When I started out in market research many years ago, getting respondents to participate in a survey was a lot easier.   We used to accost people on the street and drag them into a hall to try chocolate biscuits or watch an ad, or we used to knock on their doors and ask them about their viewing habits or ring them up and ask them why they buy certain products.

Nowadays though it is getting more and more difficult and expensive to recruit people to participate in a survey, there are several reasons for this:

People are getting busier - often both parents are working so your target market may not be at the mall during the week with 20 minutes to spare to talk to you, and the weekends are often spent battling the crowds and getting home as quickly as possible.

Trying to convince someone in the evening to participate in a telephone survey when they are trying to get dinner ready, kids bathed and homework done is near on impossible.

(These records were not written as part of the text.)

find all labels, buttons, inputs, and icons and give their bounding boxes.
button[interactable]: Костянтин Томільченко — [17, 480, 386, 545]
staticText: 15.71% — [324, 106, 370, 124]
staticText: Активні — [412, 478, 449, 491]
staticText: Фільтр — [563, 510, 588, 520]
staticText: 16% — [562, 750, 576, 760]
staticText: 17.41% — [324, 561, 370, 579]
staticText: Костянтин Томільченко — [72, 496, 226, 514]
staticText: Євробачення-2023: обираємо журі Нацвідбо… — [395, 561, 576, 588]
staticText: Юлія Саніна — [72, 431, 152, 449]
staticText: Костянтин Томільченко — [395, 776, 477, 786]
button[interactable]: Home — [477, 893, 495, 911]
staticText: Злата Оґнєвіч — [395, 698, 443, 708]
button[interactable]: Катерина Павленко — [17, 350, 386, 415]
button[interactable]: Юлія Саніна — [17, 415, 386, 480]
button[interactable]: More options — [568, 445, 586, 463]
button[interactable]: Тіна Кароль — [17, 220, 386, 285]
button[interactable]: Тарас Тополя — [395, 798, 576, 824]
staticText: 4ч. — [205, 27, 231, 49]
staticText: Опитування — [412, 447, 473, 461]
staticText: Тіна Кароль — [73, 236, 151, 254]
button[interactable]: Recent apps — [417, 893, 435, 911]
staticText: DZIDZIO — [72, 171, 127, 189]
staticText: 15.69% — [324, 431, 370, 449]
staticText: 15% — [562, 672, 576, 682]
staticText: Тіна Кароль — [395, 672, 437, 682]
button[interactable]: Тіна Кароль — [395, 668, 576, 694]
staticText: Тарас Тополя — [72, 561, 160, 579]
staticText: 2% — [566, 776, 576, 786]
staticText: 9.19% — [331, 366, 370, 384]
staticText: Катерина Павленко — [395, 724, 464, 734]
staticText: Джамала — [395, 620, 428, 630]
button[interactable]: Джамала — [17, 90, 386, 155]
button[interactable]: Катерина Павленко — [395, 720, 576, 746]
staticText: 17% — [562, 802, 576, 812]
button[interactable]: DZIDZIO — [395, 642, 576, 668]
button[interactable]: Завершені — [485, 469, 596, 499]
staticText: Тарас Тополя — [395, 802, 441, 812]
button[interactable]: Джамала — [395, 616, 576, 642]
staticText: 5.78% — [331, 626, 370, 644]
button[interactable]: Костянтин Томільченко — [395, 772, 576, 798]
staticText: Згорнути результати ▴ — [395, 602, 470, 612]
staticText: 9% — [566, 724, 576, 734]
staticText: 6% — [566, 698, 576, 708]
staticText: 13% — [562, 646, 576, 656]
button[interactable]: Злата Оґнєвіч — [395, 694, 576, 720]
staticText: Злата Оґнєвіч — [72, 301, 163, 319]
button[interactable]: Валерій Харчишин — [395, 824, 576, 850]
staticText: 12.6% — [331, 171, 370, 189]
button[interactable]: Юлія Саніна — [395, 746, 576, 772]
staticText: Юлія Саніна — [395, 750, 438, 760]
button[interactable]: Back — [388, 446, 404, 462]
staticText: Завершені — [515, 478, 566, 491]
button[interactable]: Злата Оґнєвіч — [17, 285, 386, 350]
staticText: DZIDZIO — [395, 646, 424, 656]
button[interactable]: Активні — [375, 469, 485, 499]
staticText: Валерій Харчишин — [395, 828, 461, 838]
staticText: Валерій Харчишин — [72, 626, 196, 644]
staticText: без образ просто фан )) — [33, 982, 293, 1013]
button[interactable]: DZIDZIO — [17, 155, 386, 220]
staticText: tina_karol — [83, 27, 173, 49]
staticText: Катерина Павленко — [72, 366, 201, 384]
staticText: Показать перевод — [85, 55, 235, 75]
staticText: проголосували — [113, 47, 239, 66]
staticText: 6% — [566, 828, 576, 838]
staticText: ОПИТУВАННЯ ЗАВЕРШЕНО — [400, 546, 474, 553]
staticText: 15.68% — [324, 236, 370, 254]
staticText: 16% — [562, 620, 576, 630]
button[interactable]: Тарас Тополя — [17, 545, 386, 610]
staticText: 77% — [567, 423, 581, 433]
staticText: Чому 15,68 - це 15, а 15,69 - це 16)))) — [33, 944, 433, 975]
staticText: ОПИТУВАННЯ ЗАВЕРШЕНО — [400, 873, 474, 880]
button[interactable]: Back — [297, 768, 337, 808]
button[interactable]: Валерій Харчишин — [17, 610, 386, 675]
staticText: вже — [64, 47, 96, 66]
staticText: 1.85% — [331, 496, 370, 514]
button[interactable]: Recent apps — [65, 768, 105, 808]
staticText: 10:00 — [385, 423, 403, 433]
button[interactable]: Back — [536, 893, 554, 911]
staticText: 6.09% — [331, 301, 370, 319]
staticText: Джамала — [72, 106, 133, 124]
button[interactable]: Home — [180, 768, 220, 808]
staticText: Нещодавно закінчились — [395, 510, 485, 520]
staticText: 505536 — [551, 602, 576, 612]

Sales people and scammers – There are so many nuisance callers nowadays claiming to be market researchers but really they are trying to sell something or get information to rip people off.

Burnout – Some people agree to help with a short survey and then find that they are still on the phone 30 minutes later still answering questions.  Usually once this happens an individual is lost for any future surveys.


However, there are still people who like to help out with surveys.

To be supportive – I participate in forums with my fellow small business owners and whenever somebody puts a survey in there I participate as do many others because we like supporting our peers.

To try a new product – this is one of the easiest projects to recruit people for.  I remember running a trial for a new women’s sanitary product.  Once recruitment started word spread and the friends of women who were part of the trial were calling us, and asking if they can participate.  A similar thing happened when we were trialling new nappy brands.

Because they really like or dislike your company – Customers will often participate in a survey after they have received very good or very poor service from your company, just because they need to get something off their chest.

For payment – There are professional survey takers out there, and chances are if you ever buy a sample of your target market you can guarantee they have been recruited to participate in online surveys and are being paid to for their participation. If you want to interview non customers then consider offering a discount voucher  or something for their time.

When recruiting respondents for a survey it is important to be respectful of their time.   If you doing market research make sure you do just that, don’t let it become a sales call.     You do not need to pay them a lot but a discount off one of your own products can increase the response rate significantly.

If they are customers that have had a recent interaction with your business you may not need to incentivise them, but you still need to be respectful of their time. Don’t add in extra nice to know questions.   Surveys with no incentives should only take 5 minutes.  Those with a small incentive could be stretched to 10 minutes.